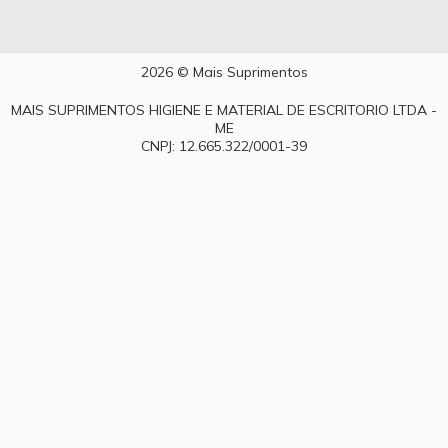
2026 © Mais Suprimentos
MAIS SUPRIMENTOS HIGIENE E MATERIAL DE ESCRITORIO LTDA -
ME
CNPJ: 12.665.322/0001-39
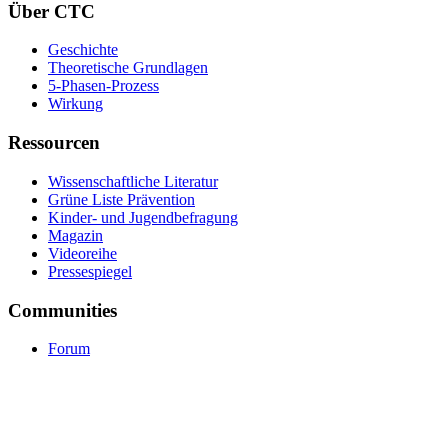
Über CTC
Geschichte
Theoretische Grundlagen
5-Phasen-Prozess
Wirkung
Ressourcen
Wissenschaftliche Literatur
Grüne Liste Prävention
Kinder- und Jugendbefragung
Magazin
Videoreihe
Pressespiegel
Communities
Forum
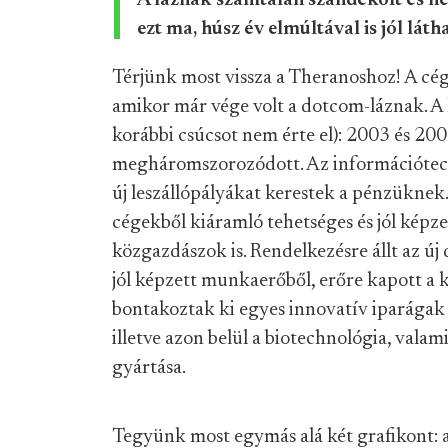
A láznak számtalan szándékolt és ne
ezt ma, húsz év elmúltával is jól láth
Térjünk most vissza a Theranoshoz! A cég
amikor már vége volt a dotcom-láznak. A k
korábbi csúcsot nem érte el): 2003 és 200
megháromszorozódott. Az információtech
új leszállópályákat kerestek a pénzüknek
cégekből kiáramló tehetséges és jól kép
közgazdászok is. Rendelkezésre állt az új d
jól képzett munkaerőből, erőre kapott a 
bontakoztak ki egyes innovatív iparágak 
illetve azon belül a biotechnológia, valam
gyártása.
Tegyünk most egymás alá két grafikont: 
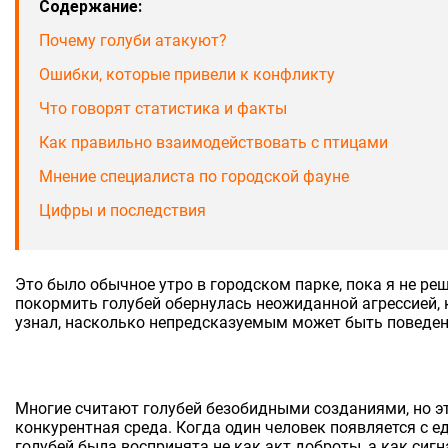
Содержание:
Почему голуби атакуют?
Ошибки, которые привели к конфликту
Что говорят статистика и факты
Как правильно взаимодействовать с птицами
Мнение специалиста по городской фауне
Цифры и последствия
Это было обычное утро в городском парке, пока я не ре
покормить голубей обернулась неожиданной агрессией,
узнал, насколько непредсказуемым может быть поведени
Многие считают голубей безобидными созданиями, но эт
конкурентная среда. Когда один человек появляется с 
голубей была воспринята не как акт доброты, а как сигн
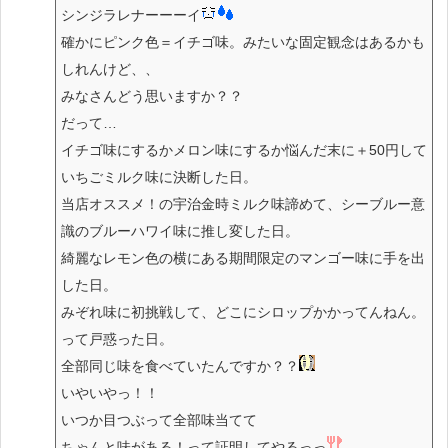
シンジラレナーーーイ
確かにピンク色＝イチゴ味。みたいな固定観念はあるかも
しれんけど、、
みなさんどう思いますか？？
だって…
イチゴ味にするかメロン味にするか悩んだ末に＋50円して
いちごミルク味に決断した日。
当店オススメ！の宇治金時ミルク味諦めて、シーブルー意
識のブルーハワイ味に推し変した日。
綺麗なレモン色の横にある期間限定のマンゴー味に手を出
した日。
みぞれ味に初挑戦して、どこにシロップかかってんねん。
って戸惑った日。
全部同じ味を食べていたんですか？？
いやいやっ！！
いつか目つぶって全部味当てて
ちゃんと味がある！って証明してやるっっ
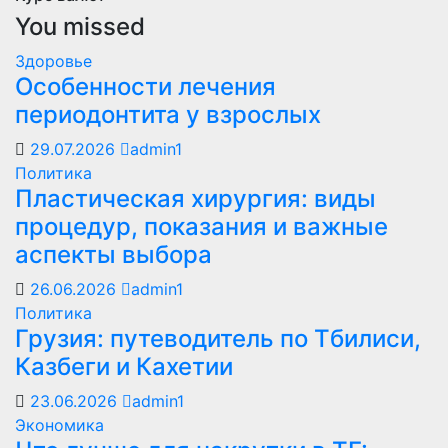
You missed
Здоровье
Особенности лечения
периодонтита у взрослых
29.07.2026
admin1
Политика
Пластическая хирургия: виды
процедур, показания и важные
аспекты выбора
26.06.2026
admin1
Политика
Грузия: путеводитель по Тбилиси,
Казбеги и Кахетии
23.06.2026
admin1
Экономика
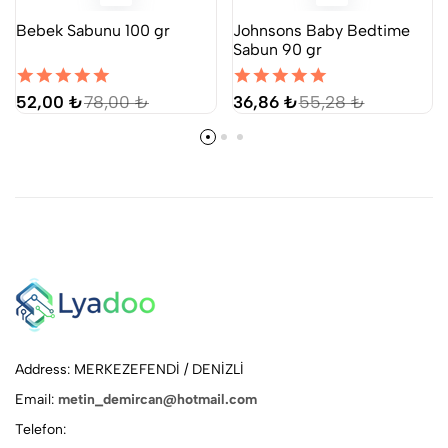
Bebek Sabunu 100 gr
Johnsons Baby Bedtime
Sabun 90 gr
52,00 ₺
78,00 ₺
36,86 ₺
55,28 ₺
Address: MERKEZEFENDİ / DENİZLİ
Email:
metin_demircan@hotmail.com
Telefon:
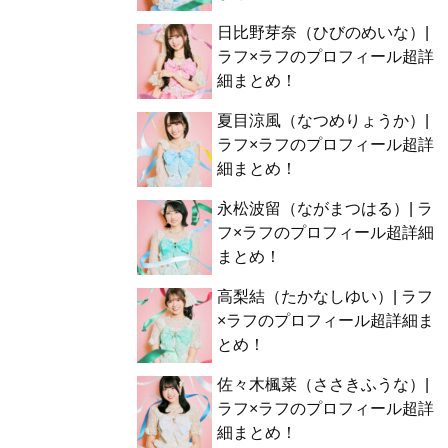
日比野芽奈（ひびのめいな）|
ラフ×ラフのプロフィール超詳
細まとめ！
夏目涼風（なつめりょうか）|
ラフ×ラフのプロフィール超詳
細まとめ！
永松波留（ながまつはる）| ラ
フ×ラフのプロフィール超詳細
まとめ！
高梨結（たかなしゆい）| ラフ
×ラフのプロフィール超詳細ま
とめ！
佐々木楓菜（ささきふうな）|
ラフ×ラフのプロフィール超詳
細まとめ！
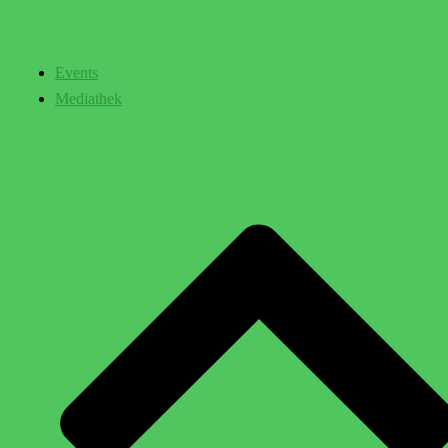
Events
Mediathek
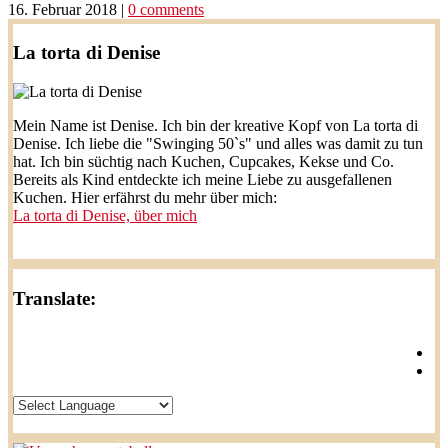
16. Februar 2018
|
0 comments
La torta di Denise
Mein Name ist Denise. Ich bin der kreative Kopf von La torta di
Denise. Ich liebe die "Swinging 50`s" und alles was damit zu tun
hat. Ich bin süchtig nach Kuchen, Cupcakes, Kekse und Co.
Bereits als Kind entdeckte ich meine Liebe zu ausgefallenen
Kuchen. Hier erfährst du mehr über mich:
La torta di Denise, über mich
Translate:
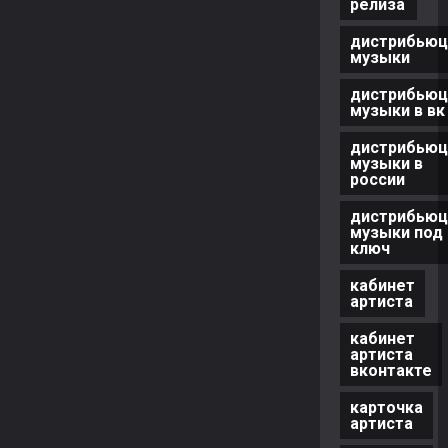
релиза
дистрибьюц
музыки
дистрибьюц
музыки в вк
дистрибьюц
музыки в
россии
дистрибьюц
музыки под
ключ
кабинет
артиста
кабинет
артиста
вконтакте
карточка
артиста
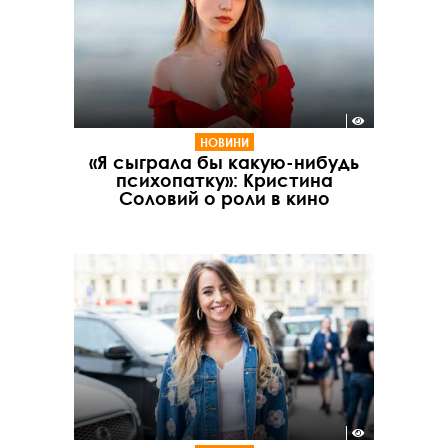
НОВИНИ
«Я сыграла бы какую-нибудь
психопатку»: Кристина
Соловий о роли в кино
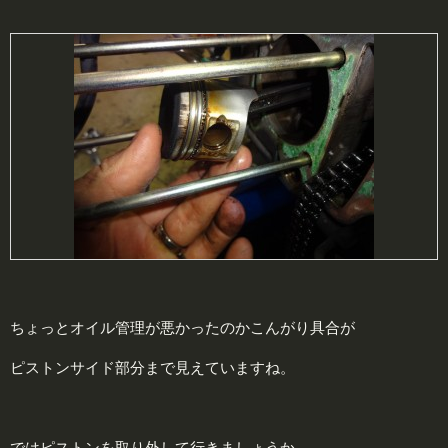
ちょっとオイル管理が悪かったのかこんがり具合が
ピストンサイド部分まで見えていますね。
ではピストンを取り外して行きましょうか。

═══

- _Your task_: Write out the whole listing exactly, and drop the pictures.

- _Task output_:
2026 © Mais Suprimentos
MAIS SUPRIMENTOS HIGIENE E MATERIAL DE ESCRITORIO LTDA -
ME
CNPJ: 12.665.322/0001-39
Über CTC
Geschichte
Theoretische Grundlagen
5-Phasen-Prozess
Wirkung
Ressourcen
Wissenschaftliche Literatur
Grüne Liste Prävention
Kinder- und Jugendbefragung
Magazin
Videoreihe
Pressespiegel
Communities
Forum
A láznak számtalan szándékolt és ne
ezt ma, húsz év elmúltával is jól láth
Térjünk most vissza a Theranoshoz! A cég
amikor már vége volt a dotcom-láznak. A k
korábbi csúcsot nem érte el): 2003 és 200
megháromszorozódott. Az információtech
új leszállópályákat kerestek a pénzüknek
cégekből kiáramló tehetséges és jól kép
közgazdászok is. Rendelkezésre állt az új d
jól képzett munkaerőből, erőre kapott a 
bontakoztak ki egyes innovatív iparágak 
illetve azon belül a biotechnológia, valam
gyártása.
Tegyünk most egymás alá két grafikont: 
Содержание:
Почему голуби атакуют?
Ошибки, которые привели к конфликту
Что говорят статистика и факты
Как правильно взаимодействовать с птицами
Мнение специалиста по городской фауне
Цифры и последствия
Это было обычное утро в городском парке, пока я не ре
покормить голубей обернулась неожиданной агрессией,
узнал, насколько непредсказуемым может быть поведени
Многие считают голубей безобидными созданиями, но эт
конкурентная среда. Когда один человек появляется с 
голубей была воспринята не как акт доброты, а как сигн
シンジラレナーーーイ
確かにピンク色＝イチゴ味。みたいな固定観念はあるかも
しれんけど、、
みなさんどう思いますか？？
だって…
イチゴ味にするかメロン味にするか悩んだ末に＋50円して
いちごミルク味に決断した日。
当店オススメ！の宇治金時ミルク味諦めて、シーブルー意
識のブルーハワイ味に推し変した日。
綺麗なレモン色の横にある期間限定のマンゴー味に手を出
した日。
みぞれ味に初挑戦して、どこにシロップかかってんねん。
って戸惑った日。
全部同じ味を食べていたんですか？？
いやいやっ！！
いつか目つぶって全部味当てて
ちゃんと味がある！って証明してやるっっ
You missed
Здоровье
Особенности лечения
периодонтита у взрослых
29.07.2026
admin1
Политика
Пластическая хирургия: виды
процедур, показания и важные
аспекты выбора
26.06.2026
admin1
Политика
Грузия: путеводитель по Тбилиси,
Казбеги и Кахетии
23.06.2026
admin1
Экономика
Bebek Sabunu 100 gr
Johnsons Baby Bedtime
Sabun 90 gr
52,00 ₺
78,00 ₺
36,86 ₺
55,28 ₺
Address: MERKEZEFENDİ / DENİZLİ
Email:
metin_demircan@hotmail.com
Telefon:
日比野芽奈（ひびのめいな）|
ラフ×ラフのプロフィール超詳
細まとめ！
夏目涼風（なつめりょうか）|
ラフ×ラフのプロフィール超詳
細まとめ！
永松波留（ながまつはる）| ラ
フ×ラフのプロフィール超詳細
まとめ！
高梨結（たかなしゆい）| ラフ
×ラフのプロフィール超詳細ま
とめ！
佐々木楓菜（ささきふうな）|
ラフ×ラフのプロフィール超詳
細まとめ！
Events
Mediathek
16. Februar 2018
|
0 comments
La torta di Denise
Mein Name ist Denise. Ich bin der kreative Kopf von La torta di
Denise. Ich liebe die "Swinging 50`s" und alles was damit zu tun
hat. Ich bin süchtig nach Kuchen, Cupcakes, Kekse und Co.
Bereits als Kind entdeckte ich meine Liebe zu ausgefallenen
Kuchen. Hier erfährst du mehr über mich:
La torta di Denise, über mich
Translate:
релиза
дистрибьюц
музыки
дистрибьюц
музыки в вк
дистрибьюц
музыки в
россии
дистрибьюц
музыки под
ключ
кабинет
артиста
кабинет
артиста
вконтакте
карточка
артиста
НОВИНИ
«Я сыграла бы какую-нибудь
психопатку»: Кристина
Соловий о роли в кино
ちょっとオイル管理が悪かったのかこんがり具合が
ピストンサイド部分まで見えていますね。
ではピストンを取り外して行きましょうか。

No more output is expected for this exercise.